In medieval times vast sheep farming granges were established by
various monastic houses on the limestone uplands of the Peak,
providing an invaluable contribution to the country's woollen
industry and immense profits to their religious orders. (Monastic
Influence in the Peak, Peak Advertiser 3rd July 1995). One
early documentary source refers to the death in 1243 of 800 sheep
at Bradbourne, a chapelry of Dunstable Priory, and in 1295 the
Priory, 'due to the poverty of Bradbourne, granted to their
brothers, the canons resident, their wool and all other profits
except the tithes of Brassington for that year...'
In 1280 Dieu la Cresse Abbey, near Leek, was referred to by a
merchant of Florence as his wool supplier, annually producing
over 3 tons of wool. Nearby Wincle Grange, built a century later
by the Cistercians, is thought to have been a collection point
for wool awaiting export to the Continent. Cistercian monks also
developed a 400-acre sheep range at Roystone Grange, from where
wool was exported to Europe and beyond. Although the Black Death
of 1349 cut the number of monks and lay brothers by about a half,
the resulting labour shortages barely affected sheep farming
which continued to expand; by 1500 the country had three sheep to
every human being.
A fulling mill, where woollen cloth was cleansed and thickened,
was in use at Hartington as early as 1384 but wool spinning and
weaving was one of the earliest and most enduring cottage
industries. These twin occupations expanded rapidly in Hathersage
from the early 16th century, well supplied by vast flocks of
sheep on the surrounding moorlands. Peakland wool and woollen
goods were traded with centres in Yorkshire along a packhorse
route to Halifax Gate, a traffic of sufficient importance for
Halifax wool merchants to contribute £10 towards repairing
Leadmill Bridge at Hathersage.
A record from 1657 names Tenter Yard Croft at Hathersage, a
tenter being a large wooden frame on which woollen cloth was
stretched to dry, probably serving communal use. As the centre of
a thriving needle and pin making industry, Hathersage also
produced its own hackle pins, used for carding and combing wool.

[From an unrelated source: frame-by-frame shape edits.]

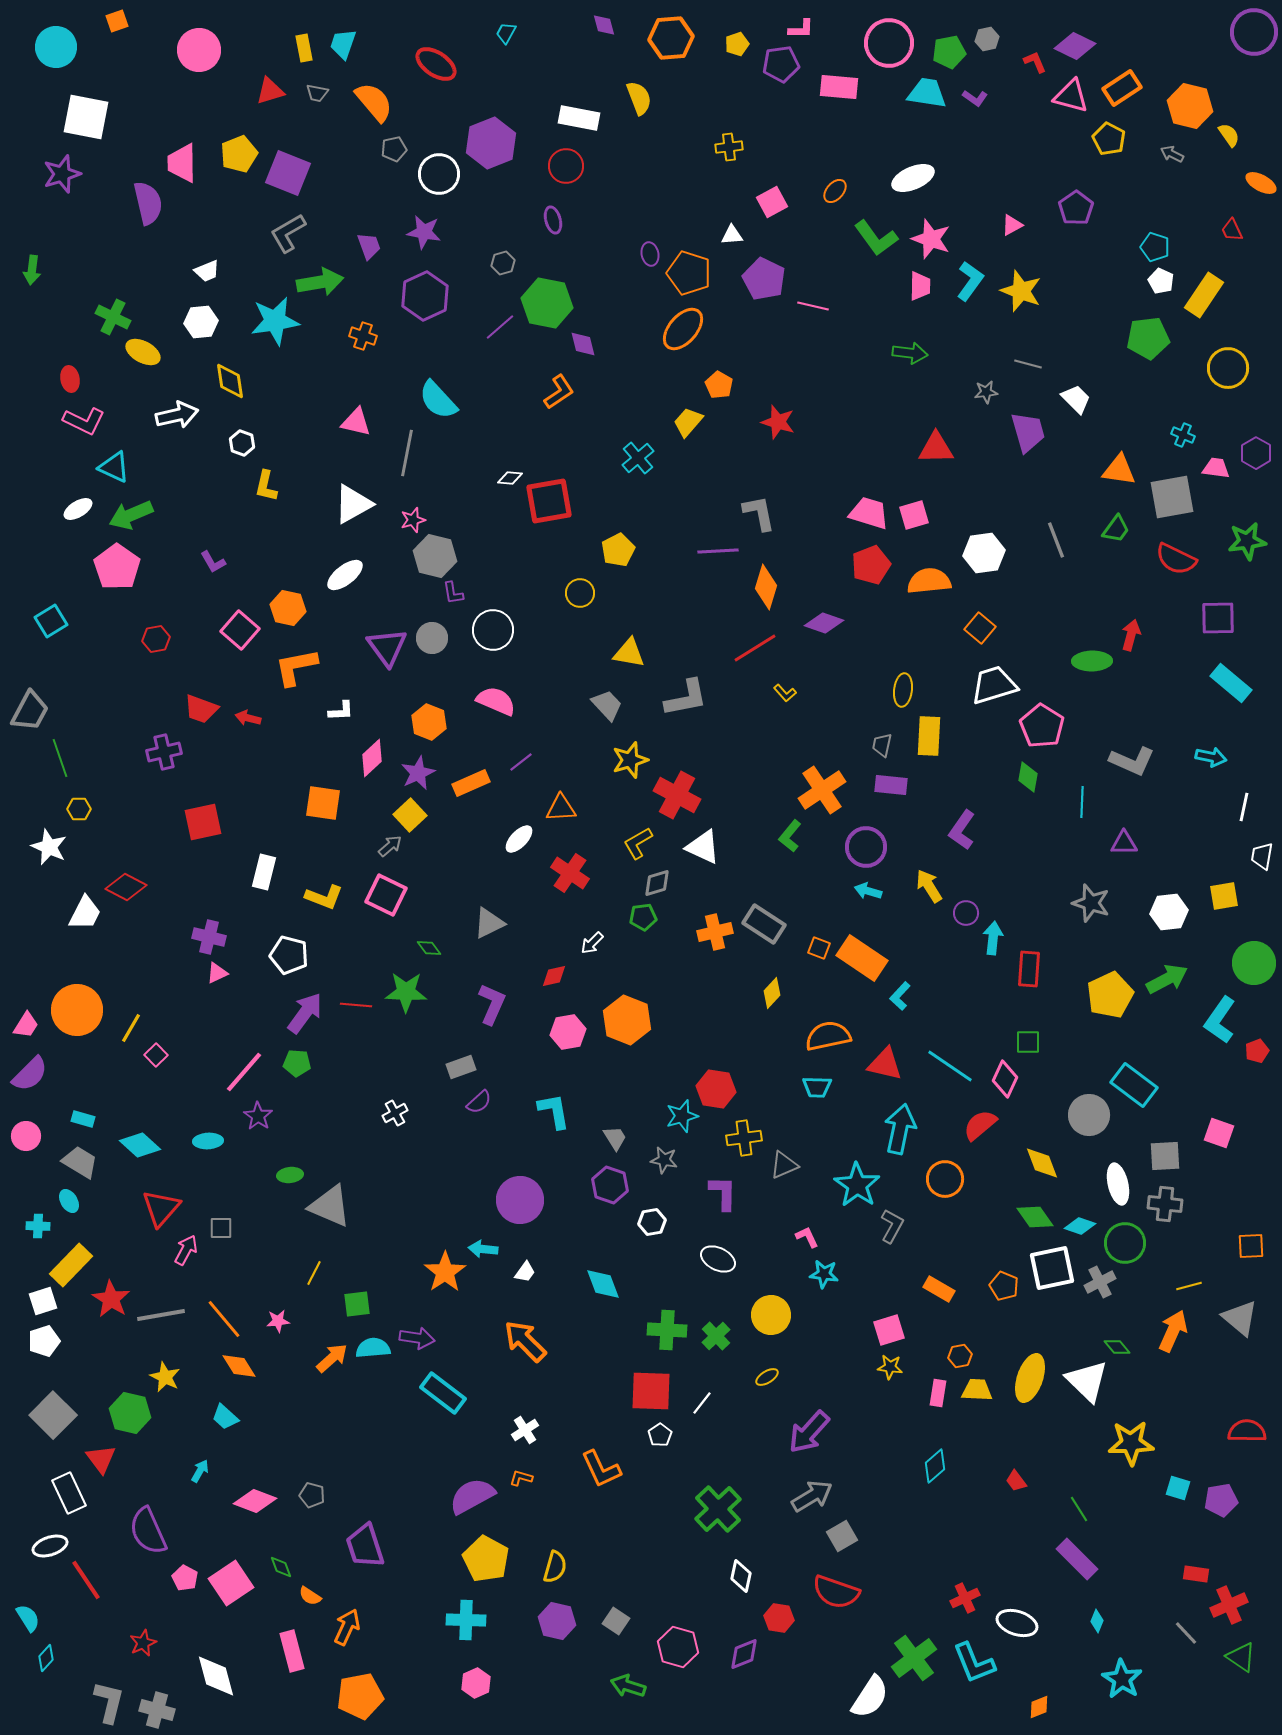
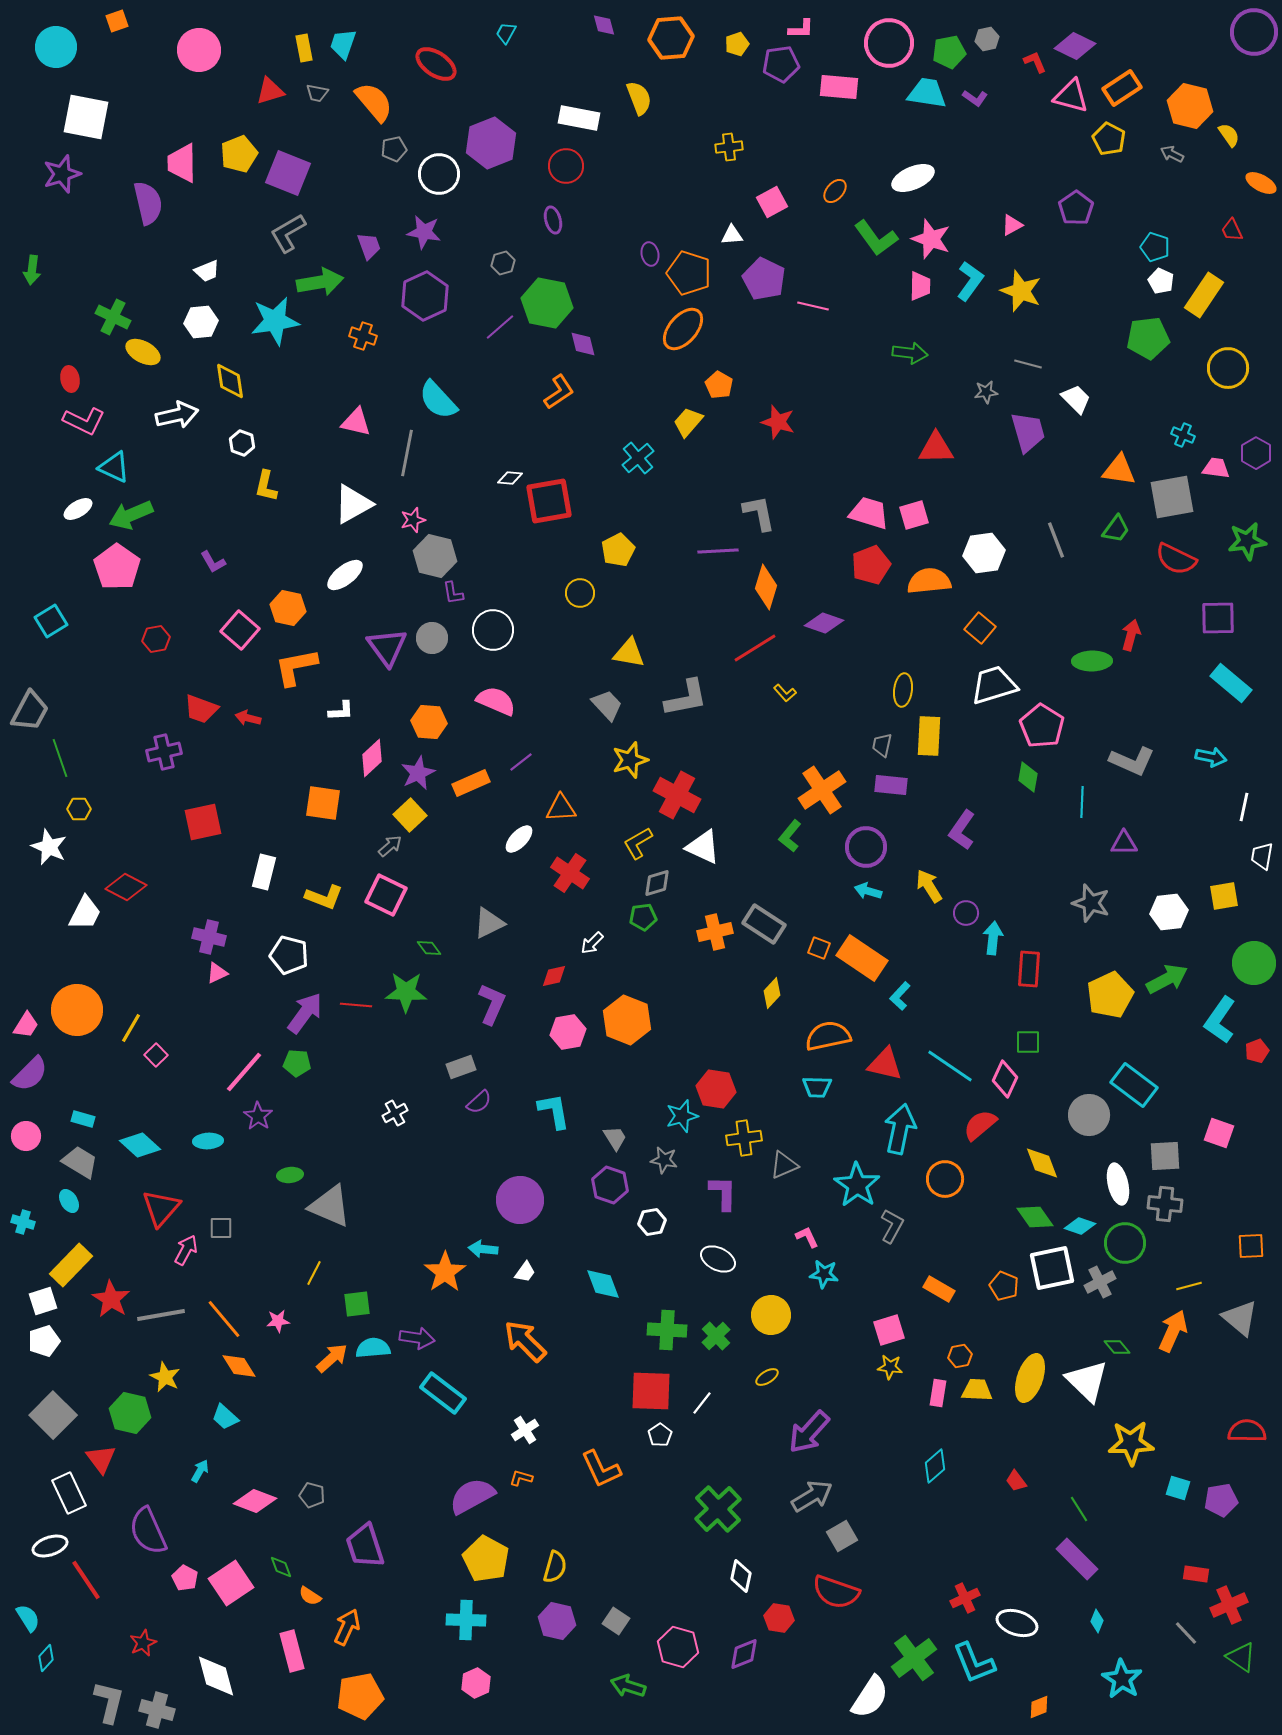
orange hexagon at (429, 722): rotated 16 degrees counterclockwise
cyan cross at (38, 1226): moved 15 px left, 4 px up; rotated 15 degrees clockwise
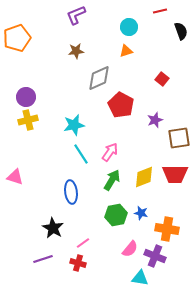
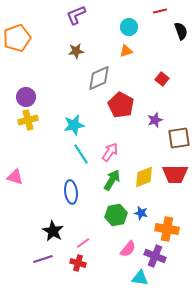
black star: moved 3 px down
pink semicircle: moved 2 px left
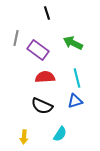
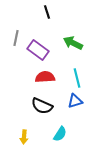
black line: moved 1 px up
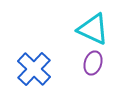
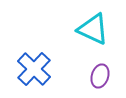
purple ellipse: moved 7 px right, 13 px down
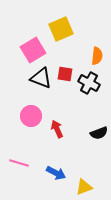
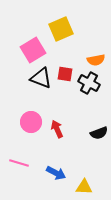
orange semicircle: moved 1 px left, 4 px down; rotated 72 degrees clockwise
pink circle: moved 6 px down
yellow triangle: rotated 24 degrees clockwise
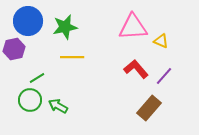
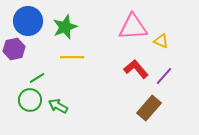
green star: rotated 10 degrees counterclockwise
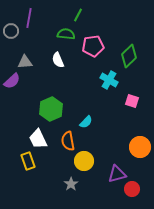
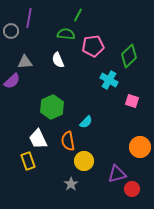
green hexagon: moved 1 px right, 2 px up
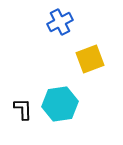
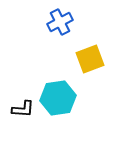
cyan hexagon: moved 2 px left, 6 px up
black L-shape: rotated 95 degrees clockwise
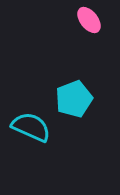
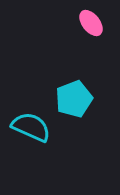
pink ellipse: moved 2 px right, 3 px down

Worsted spinning, giving a fine, smooth yarn from combed wool,
took place at Litton and Tideswell until at least 1830. A
Tideswell comb (woolcombers') shop was pulled down for
road-widening in 1841.
Wool combers actually had their own patron saint, St. Blasius or
Blaze, a Bishop martyred in AD 316 after suffering tortures with
iron combs. His festival was celebrated by textile workers at
Bradford and other Yorkshire towns and similarly in the Peak.
Employees from mills around Tideswell shared their annual
revelries at a local inn, referred to in contemporary records by
the name of its proprietor: '1795, Feb. 7, I was at B. Baker's
from 6 o'clock to about 12, with Mr. F. Baker and his
stockingers. They held Blaze today. Sam Slack was singing.'
Again: '1799, Feb.5, Shrove Tuesday, Mr. Francis Baker kept his
Bishop Blaze today at his mother-in-law's, Molly Baker. I went to
them about 4 o'clock and stay'd till betwixt 1 and 2 in the
morning.'
Other curious documentary sources relate to an Act of Parliament
passed in the reign of Charles II in an attempt to boost the
depressed English woollen trade. An initial act of 1666 decreed
that no-one was to be buried in any material but woollen, a law
reinforced with a second act which dictated that even the coffin
was to be lined with nothing but sheep's wool. Typical of entries
in a various parish registers is the following from Darley Dale:
'No corpse of any person (except those who shall die of the
plague) shall be buried in any shift, sheet, shroud, or anything
whatsoever made or mingled with any flax, hemp, silk, heir, gold
or silver, or in any stuff or thing other than what is made of
sheep's wool, only upon pain of the forfeiture of £5.'
Certificates had to be issued by the officiating clergyman, for
example:
'Mary Wild maketh Oath that Edward Frost, of Wardlow, in the
parish of Bakewell, and county of Derbe, lately decd., was not
buried in any material but what was made of sheep's wool only.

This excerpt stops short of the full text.